Outra questão que possam desenvolver: seria Kaomoji uma forma verdadeiramente prática de se comunicar? Eles de fato possuem uma grande variedade, mas muitos requerem símbolos que não se encontram na maioria dos teclados internacionais. Esta figura (#`Д´) apresenta uma letra do alfabeto cirílico, muitas vezes exclusivo da Rússia e regiões próximas, logo, essa versatiliade não seria contra a proposta do próprio Emoticon? Não seriam todos esses elementos negativos contra a proposta inicial de facilitar a comunicação digital?

“Visto que somos capazes de depreender tão rapidamente tantas informações a partir da forma de um objeto, vale inverter a questão e perguntar se os artefatos são passíveis de perder seus significados – de se tornar inescrutáveis, opacos, por assim dizer.”

(Cardoso, 2010, pg. 68)

Bem, em comparação com as formas de comunicação presentes na atualidade, os Kaomoji podem de fato não serem os mais eficientes. A maior parte dos celulares na atualidade podem confortavelmente postar imagens em um tempo razoável para a velocidade que conversas virtuais requerem—além de possuírem seu próprio sistema para suprir a necessidade de Emoticon, e consequentemente Kaomoji.

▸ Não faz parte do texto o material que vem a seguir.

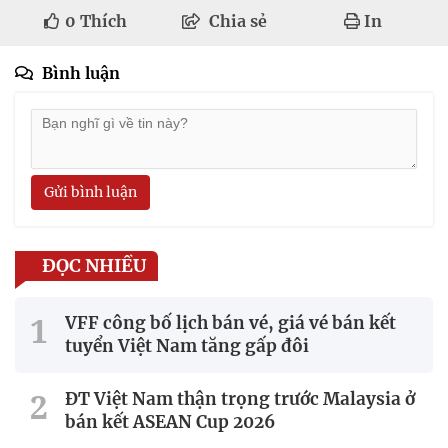
0
Thích
Chia sẻ
In
Bình luận
Gửi bình luận
ĐỌC NHIỀU
VFF công bố lịch bán vé, giá vé bán kết
tuyển Việt Nam tăng gấp đôi
ĐT Việt Nam thận trọng trước Malaysia ở
bán kết ASEAN Cup 2026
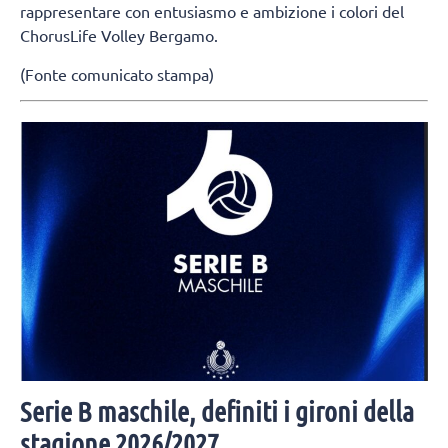
rappresentare con entusiasmo e ambizione i colori del
ChorusLife Volley Bergamo.
(Fonte comunicato stampa)
Serie B maschile, definiti i gironi della
stagione 2026/2027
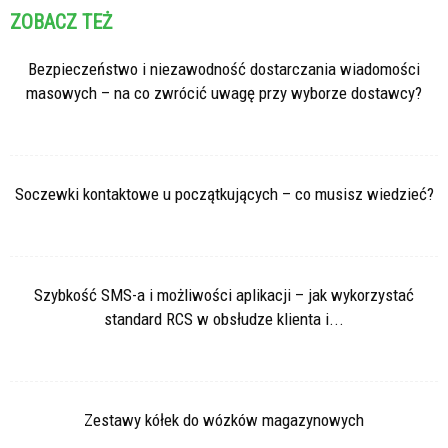
ZOBACZ TEŻ
Bezpieczeństwo i niezawodność dostarczania wiadomości
masowych – na co zwrócić uwagę przy wyborze dostawcy?
Soczewki kontaktowe u początkujących – co musisz wiedzieć?
Szybkość SMS-a i możliwości aplikacji – jak wykorzystać
standard RCS w obsłudze klienta i...
Zestawy kółek do wózków magazynowych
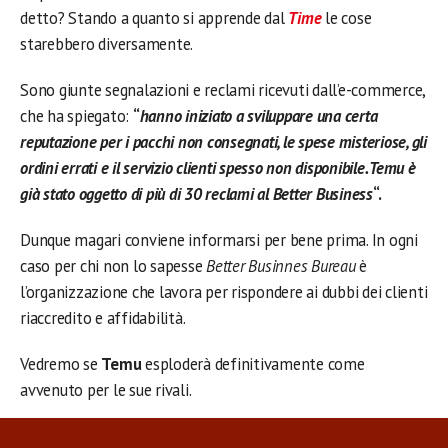
detto? Stando a quanto si apprende dal
Time
le cose
starebbero diversamente.
Sono giunte segnalazioni e reclami ricevuti dall’e-commerce,
che ha spiegato:
“
hanno iniziato a sviluppare una certa
reputazione per i pacchi non consegnati, le spese misteriose, gli
ordini errati e il servizio clienti spesso non disponibile. Temu è
già stato oggetto di più di 30 reclami al Better Business
“.
Dunque magari conviene informarsi per bene prima. In ogni
caso per chi non lo sapesse
Better Businnes Bureau
è
l’organizzazione che lavora per rispondere ai dubbi dei clienti
riaccredito e affidabilità.
Vedremo se
Temu
esploderà definitivamente come
avvenuto per le sue rivali.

Os Emojis, também invenção japonesa, podem não ser tão diversos quanto os Kaomoji, mas é inegável que eles apresentam mais praticidade para se utilizar: um simples toque na tela é o bastante para se expressar ao invés de precisar cuidadosamente montar uma figura utilizando do que o seu teclado for capaz de oferecer.

(・・;)ゞ Ainda assim, estamos ignorando um fator relevante para a popularidade do Kaomoji: cultura. Já se foi explicado como o Kaomoji foi criado, o por que dele ter sido popularizado, mas por quem ele foi popularizado?

Muitas fontes darão o crédito de sua popularidade aos fóruns de internet japoneses conhecidos como 2channel (ou 2chan), muito utilizados na cultura Otaku, e com o foco principal em animes e mangás (¬_¬;) mas tratá-los como a única causa para sua popularidade seria reducionista.

Foi mencionado brevemente a existência dos Emojis, mas a história destes dois está mais envolvida do que aparente (⌒▽⌒)♡. Como? Bem, os emojis foram, em parte, a razão para a popularização do SMS no Japão. Na década de 90, o Pocket Bell era o pager mais popular entre jovens garotas japonesas (°(°ω(°ω°(☆ω☆)°ω°)ω°)°); o modelo não só era o mais barato dentre os outros métodos de comunicação portátil, como também oferecia um pequeno e adorável Emoji que pode ser reconhecido por todos: ♥.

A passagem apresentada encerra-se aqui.